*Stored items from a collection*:
═══
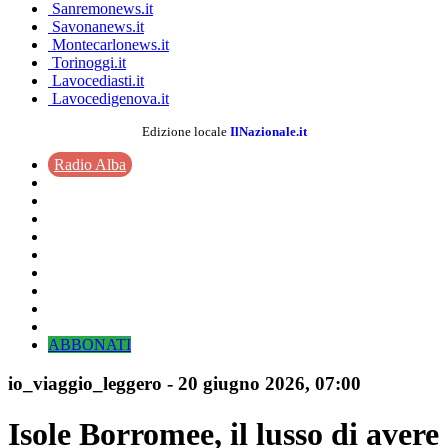
Sanremonews.it
Savonanews.it
Montecarlonews.it
Torinoggi.it
Lavocediasti.it
Lavocedigenova.it
Edizione locale
IlNazionale.it
Radio Alba
ABBONATI
io_viaggio_leggero
-
20 giugno 2026
, 07:00
Isole Borromee, il lusso di avere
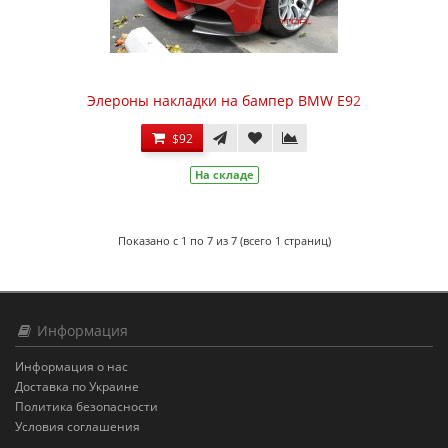
Элероны накладки на бампер BMW E92
$92
На складе
Показано с 1 по 7 из 7 (всего 1 страниц)
Информация
Информация о нас
Доставка по Украине
Политика безопасности
Условия соглашения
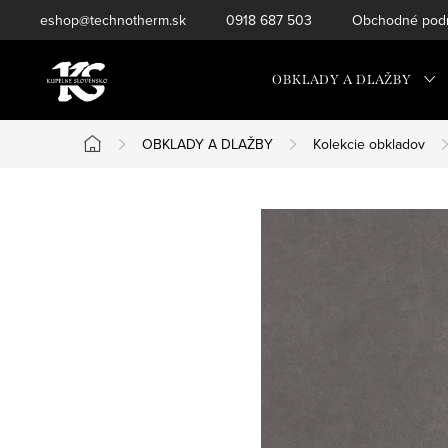
Prejsť
eshop@technotherm.sk
0918 687 503
Obchodné podm
na
obsah
OBKLADY A DLAŽBY
OBKLADY A DLAŽBY
Kolekcie obkladov
Domov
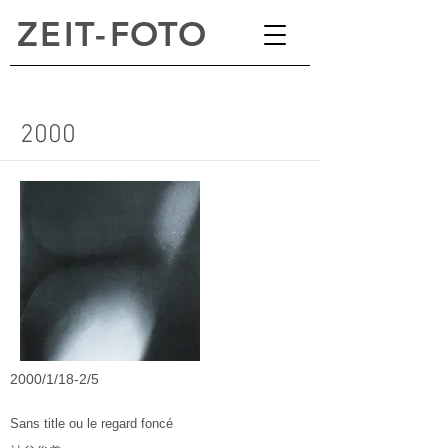
ZEI
T
-
FOTO
2000
2000/1/18-2/5
Sans title ou le regard foncé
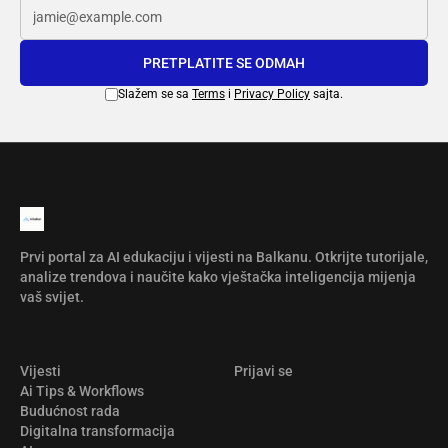
PRETPLATITE SE ODMAH
Slažem se sa
Terms
i
Privacy Policy
sajta.
Prvi portal za AI edukaciju i vijesti na Balkanu. Otkrijte tutorijale,
analize trendova i naučite kako vještačka inteligencija mijenja
vaš svijet.
Vijesti
Prijavi se
Ai Tips & Workflows
Budućnost rada
Digitalna transformacija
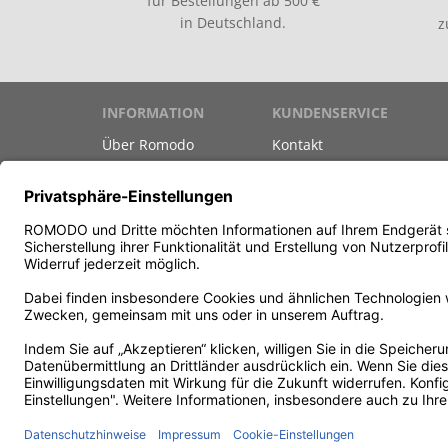
für Bestellungen ab 500 €
in Deutschland.
INFORMATION
KUNDENSERVICE
Über Romodo
Kontakt
Marken
Versand & Zahlung
Datenschutz
Gutscheine
Unsere AGB
Newsletter
Impressum
Teilnahmebedingungen G
Vertrag widerrufen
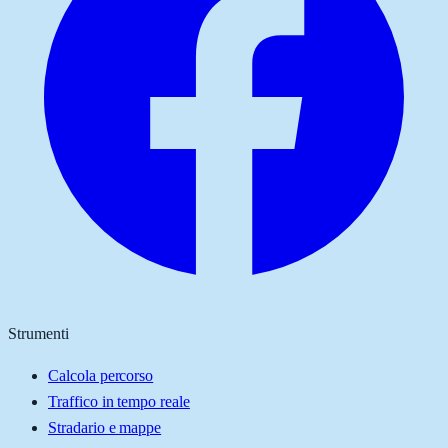
Strumenti
Calcola percorso
Traffico in tempo reale
Stradario e mappe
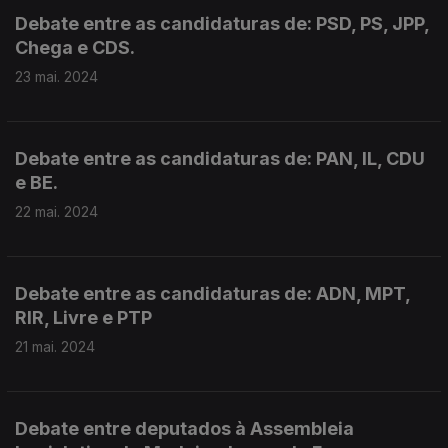
Debate entre as candidaturas de: PSD, PS, JPP,
Chega e CDS.
23 mai. 2024
Debate entre as candidaturas de: PAN, IL, CDU
e BE.
22 mai. 2024
Debate entre as candidaturas de: ADN, MPT,
RIR, Livre e PTP
21 mai. 2024
Debate entre deputados à Assembleia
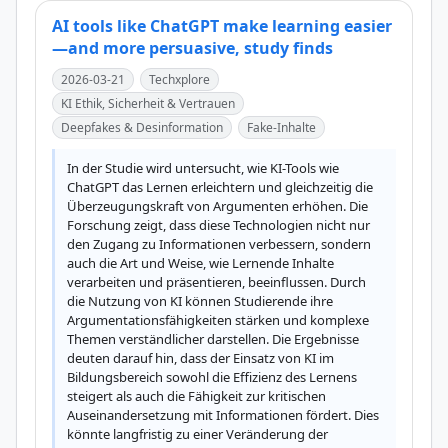
AI tools like ChatGPT make learning easier
—and more persuasive, study finds
2026-03-21
Techxplore
KI Ethik, Sicherheit & Vertrauen
Deepfakes & Desinformation
Fake-Inhalte
In der Studie wird untersucht, wie KI-Tools wie 
ChatGPT das Lernen erleichtern und gleichzeitig die 
Überzeugungskraft von Argumenten erhöhen. Die 
Forschung zeigt, dass diese Technologien nicht nur 
den Zugang zu Informationen verbessern, sondern 
auch die Art und Weise, wie Lernende Inhalte 
verarbeiten und präsentieren, beeinflussen. Durch 
die Nutzung von KI können Studierende ihre 
Argumentationsfähigkeiten stärken und komplexe 
Themen verständlicher darstellen. Die Ergebnisse 
deuten darauf hin, dass der Einsatz von KI im 
Bildungsbereich sowohl die Effizienz des Lernens 
steigert als auch die Fähigkeit zur kritischen 
Auseinandersetzung mit Informationen fördert. Dies 
könnte langfristig zu einer Veränderung der 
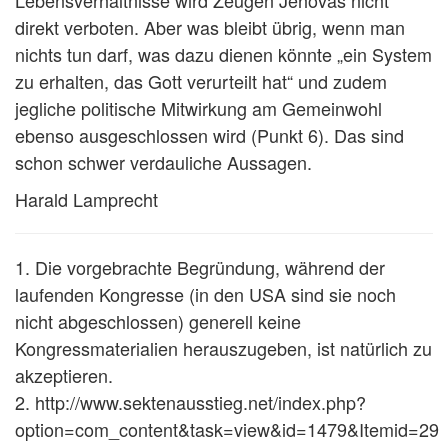
Lebensverhältnisse wird Zeugen Jehovas nicht
direkt verboten. Aber was bleibt übrig, wenn man
nichts tun darf, was dazu dienen könnte „ein System
zu erhalten, das Gott verurteilt hat“ und zudem
jegliche politische Mitwirkung am Gemeinwohl
ebenso ausgeschlossen wird (Punkt 6). Das sind
schon schwer verdauliche Aussagen.
Harald Lamprecht
1.
Die vorgebrachte Begründung, während der
laufenden Kongresse (in den USA sind sie noch
nicht abgeschlossen) generell keine
Kongressmaterialien herauszugeben, ist natürlich zu
akzeptieren.
2.
http://www.sektenausstieg.net/index.php?
option=com_content&task=view&id=1479&Itemid=29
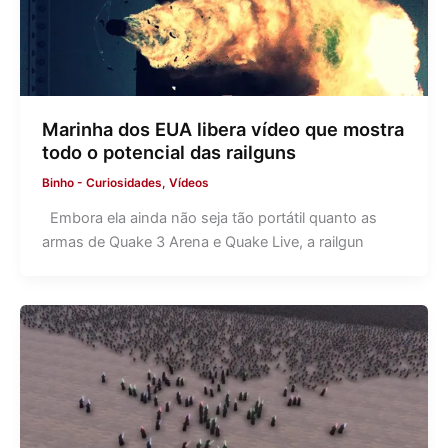
Marinha dos EUA libera vídeo que mostra
todo o potencial das railguns
Binho
-
Curiosidades
,
Vídeos
Embora ela ainda não seja tão portátil quanto as
armas de Quake 3 Arena e Quake Live, a railgun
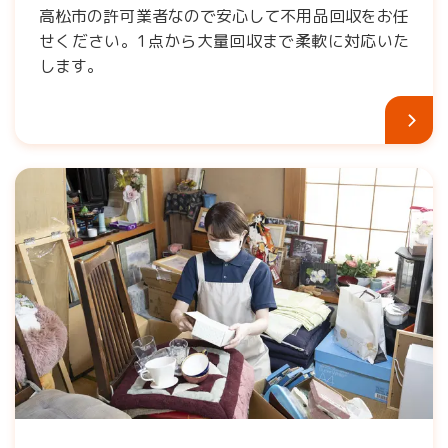
高松市の許可業者なので安心して不用品回収をお任
せください。1点から大量回収まで柔軟に対応いた
します。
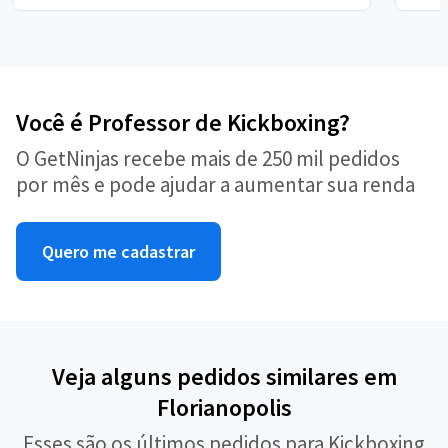
Você é Professor de Kickboxing?
O GetNinjas recebe mais de 250 mil pedidos
por mês e pode ajudar a aumentar sua renda
Quero me cadastrar
Veja alguns pedidos similares em
Florianopolis
Esses são os últimos pedidos para Kickboxing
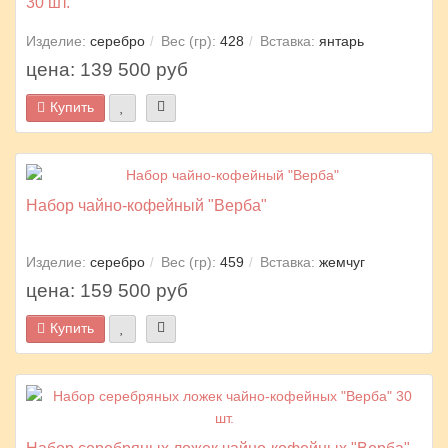
30 шт.
Изделие:
серебро
Вес (гр):
428
Вставка:
янтарь
цена: 139 500 руб
Купить
Набор чайно-кофейный "Верба"
Изделие:
серебро
Вес (гр):
459
Вставка:
жемчуг
цена: 159 500 руб
Купить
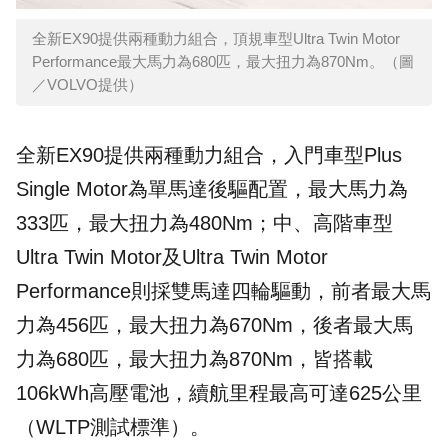
全新EX90提供兩種動力組合，頂規車型Ultra Twin Motor
Performance最大馬力為680匹，最大扭力為870Nm。（圖
／VOLVO提供）
全新EX90提供兩種動力組合，入門車型Plus
Single Motor為單馬達後驅配置，最大馬力為
333匹，最大扭力為480Nm；中、高階車型
Ultra Twin Motor及Ultra Twin Motor
Performance則採雙馬達四輪驅動，前者最大馬
力為456匹，最大扭力為670Nm，後者最大馬
力為680匹，最大扭力為870Nm，皆搭載
106kWh高壓電池，續航里程最高可達625公里
（WLTP測試標準）。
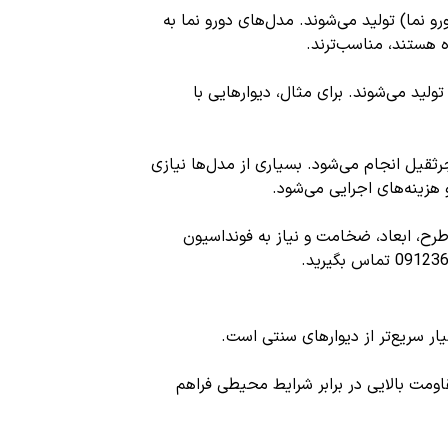
‌رو نما) تولید می‌شوند. مدل‌های دو‌رو نما به
 هستند، مناسب‌ترند.
لید می‌شوند. برای مثال، دیوارهایی با
جرثقیل انجام می‌شود. بسیاری از مدل‌ها نیازی
هزینه‌های اجرایی می‌شود.
طرح، ابعاد، ضخامت و نیاز به فونداسیون
ار سریع‌تر از دیوارهای سنتی است.
اومت بالایی در برابر شرایط محیطی فراهم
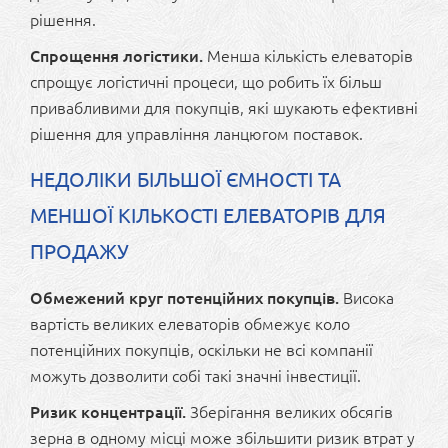
рішення.
Спрощення логістики.
Менша кількість елеваторів
спрощує логістичні процеси, що робить їх більш
привабливими для покупців, які шукають ефективні
рішення для управління ланцюгом поставок.
НЕДОЛІКИ БІЛЬШОЇ ЄМНОСТІ ТА
МЕНШОЇ КІЛЬКОСТІ ЕЛЕВАТОРІВ ДЛЯ
ПРОДАЖУ
Обмежений круг потенційних покупців.
Висока
вартість великих елеваторів обмежує коло
потенційних покупців, оскільки не всі компанії
можуть дозволити собі такі значні інвестиції.
Ризик концентрації.
Зберігання великих обсягів
зерна в одному місці може збільшити ризик втрат у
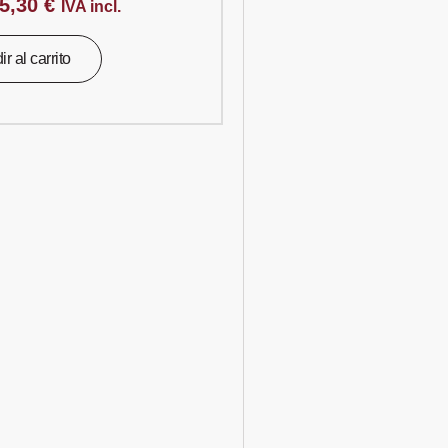
5,30
€
IVA incl.
r al carrito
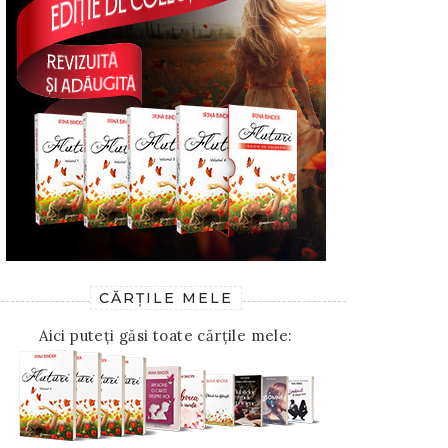
CĂRȚILE MELE
Aici puteți găsi toate cărțile mele:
═══
*WHAT NEEDS TO BE DONE*: Every record above, copied exactly and without a single picture, makes up the answer.

*SOLUTION BELOW*:
Sanremonews.it
Savonanews.it
Montecarlonews.it
Torinoggi.it
Lavocediasti.it
Lavocedigenova.it
Edizione locale
IlNazionale.it
Radio Alba
ABBONATI
io_viaggio_leggero
-
20 giugno 2026
, 07:00
Isole Borromee, il lusso di avere
Элероны накладки на бампер BMW E92
$92
На складе
Показано с 1 по 7 из 7 (всего 1 страниц)
Информация
Информация о нас
Доставка по Украине
Политика безопасности
Условия соглашения
Prejsť
eshop@technotherm.sk
0918 687 503
Obchodné podm
na
obsah
OBKLADY A DLAŽBY
OBKLADY A DLAŽBY
Kolekcie obkladov
Domov
ZEI
T
-
FOTO
2000
2000/1/18-2/5
Sans title ou le regard foncé
PRETPLATITE SE ODMAH
Slažem se sa
Terms
i
Privacy Policy
sajta.
Prvi portal za AI edukaciju i vijesti na Balkanu. Otkrijte tutorijale,
analize trendova i naučite kako vještačka inteligencija mijenja
vaš svijet.
Vijesti
Prijavi se
Ai Tips & Workflows
Budućnost rada
Digitalna transformacija
für Bestellungen ab 500 €
in Deutschland.
INFORMATION
KUNDENSERVICE
Über Romodo
Kontakt
Marken
Versand & Zahlung
Datenschutz
Gutscheine
Unsere AGB
Newsletter
Impressum
Teilnahmebedingungen G
Vertrag widerrufen
Strumenti
Calcola percorso
Traffico in tempo reale
Stradario e mappe
Debate entre as candidaturas de: PSD, PS, JPP,
Chega e CDS.
23 mai. 2024
Debate entre as candidaturas de: PAN, IL, CDU
e BE.
22 mai. 2024
Debate entre as candidaturas de: ADN, MPT,
RIR, Livre e PTP
21 mai. 2024
Debate entre deputados à Assembleia
AI tools like ChatGPT make learning easier
—and more persuasive, study finds
2026-03-21
Techxplore
KI Ethik, Sicherheit & Vertrauen
Deepfakes & Desinformation
Fake-Inhalte
In der Studie wird untersucht, wie KI-Tools wie 
ChatGPT das Lernen erleichtern und gleichzeitig die 
Überzeugungskraft von Argumenten erhöhen. Die 
Forschung zeigt, dass diese Technologien nicht nur 
den Zugang zu Informationen verbessern, sondern 
auch die Art und Weise, wie Lernende Inhalte 
verarbeiten und präsentieren, beeinflussen. Durch 
die Nutzung von KI können Studierende ihre 
Argumentationsfähigkeiten stärken und komplexe 
Themen verständlicher darstellen. Die Ergebnisse 
deuten darauf hin, dass der Einsatz von KI im 
Bildungsbereich sowohl die Effizienz des Lernens 
steigert als auch die Fähigkeit zur kritischen 
Auseinandersetzung mit Informationen fördert. Dies 
könnte langfristig zu einer Veränderung der 
Lebensverhältnisse wird Zeugen Jehovas nicht
direkt verboten. Aber was bleibt übrig, wenn man
nichts tun darf, was dazu dienen könnte „ein System
zu erhalten, das Gott verurteilt hat“ und zudem
jegliche politische Mitwirkung am Gemeinwohl
ebenso ausgeschlossen wird (Punkt 6). Das sind
schon schwer verdauliche Aussagen.
Harald Lamprecht
1.
Die vorgebrachte Begründung, während der
laufenden Kongresse (in den USA sind sie noch
nicht abgeschlossen) generell keine
Kongressmaterialien herauszugeben, ist natürlich zu
akzeptieren.
2.
http://www.sektenausstieg.net/index.php?
option=com_content&task=view&id=1479&Itemid=29
Marinha dos EUA libera vídeo que mostra
todo o potencial das railguns
Binho
-
Curiosidades
,
Vídeos
Embora ela ainda não seja tão portátil quanto as
armas de Quake 3 Arena e Quake Live, a railgun
高松市の許可業者なので安心して不用品回収をお任
せください。1点から大量回収まで柔軟に対応いた
します。
Você é Professor de Kickboxing?
O GetNinjas recebe mais de 250 mil pedidos
por mês e pode ajudar a aumentar sua renda
Quero me cadastrar
Veja alguns pedidos similares em
Florianopolis
Esses são os últimos pedidos para Kickboxing
30 шт.
Изделие:
серебро
Вес (гр):
428
Вставка:
янтарь
цена: 139 500 руб
Купить
Набор чайно-кофейный "Верба"
Изделие:
серебро
Вес (гр):
459
Вставка:
жемчуг
цена: 159 500 руб
Купить
全新EX90提供兩種動力組合，頂規車型Ultra Twin Motor
Performance最大馬力為680匹，最大扭力為870Nm。（圖
／VOLVO提供）
全新EX90提供兩種動力組合，入門車型Plus
Single Motor為單馬達後驅配置，最大馬力為
333匹，最大扭力為480Nm；中、高階車型
Ultra Twin Motor及Ultra Twin Motor
Performance則採雙馬達四輪驅動，前者最大馬
力為456匹，最大扭力為670Nm，後者最大馬
力為680匹，最大扭力為870Nm，皆搭載
106kWh高壓電池，續航里程最高可達625公里
（WLTP測試標準）。
‌رو نما) تولید می‌شوند. مدل‌های دو‌رو نما به
 هستند، مناسب‌ترند.
لید می‌شوند. برای مثال، دیوارهایی با
جرثقیل انجام می‌شود. بسیاری از مدل‌ها نیازی
هزینه‌های اجرایی می‌شود.
طرح، ابعاد، ضخامت و نیاز به فونداسیون
ار سریع‌تر از دیوارهای سنتی است.
اومت بالایی در برابر شرایط محیطی فراهم
рішення.
Спрощення логістики.
Менша кількість елеваторів
спрощує логістичні процеси, що робить їх більш
привабливими для покупців, які шукають ефективні
рішення для управління ланцюгом поставок.
НЕДОЛІКИ БІЛЬШОЇ ЄМНОСТІ ТА
МЕНШОЇ КІЛЬКОСТІ ЕЛЕВАТОРІВ ДЛЯ
ПРОДАЖУ
Обмежений круг потенційних покупців.
Висока
вартість великих елеваторів обмежує коло
потенційних покупців, оскільки не всі компанії
можуть дозволити собі такі значні інвестиції.
Ризик концентрації.
Зберігання великих обсягів
зерна в одному місці може збільшити ризик втрат у
5,30
€
IVA incl.
r al carrito
CĂRȚILE MELE
Aici puteți găsi toate cărțile mele:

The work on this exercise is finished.